This exercise requires an exact copy of each line from the one containing "(833) JC JONES" down to the last line below.

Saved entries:
....................

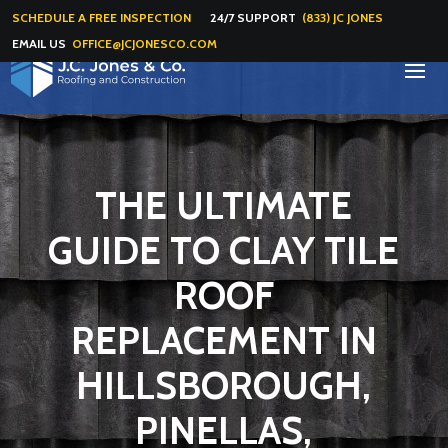
SCHEDULE A FREE INSPECTION
24/7 SUPPORT
(833) JC JONES
EMAIL US
OFFICE@JCJONESCO.COM
THE ULTIMATE
GUIDE TO CLAY TILE
ROOF
REPLACEMENT IN
HILLSBOROUGH,
PINELLAS,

....................

**Written solution**.
(833) JC JONES
EMAIL US
OFFICE@JCJONESCO.COM
THE ULTIMATE
GUIDE TO CLAY TILE
ROOF
REPLACEMENT IN
HILLSBOROUGH,
PINELLAS,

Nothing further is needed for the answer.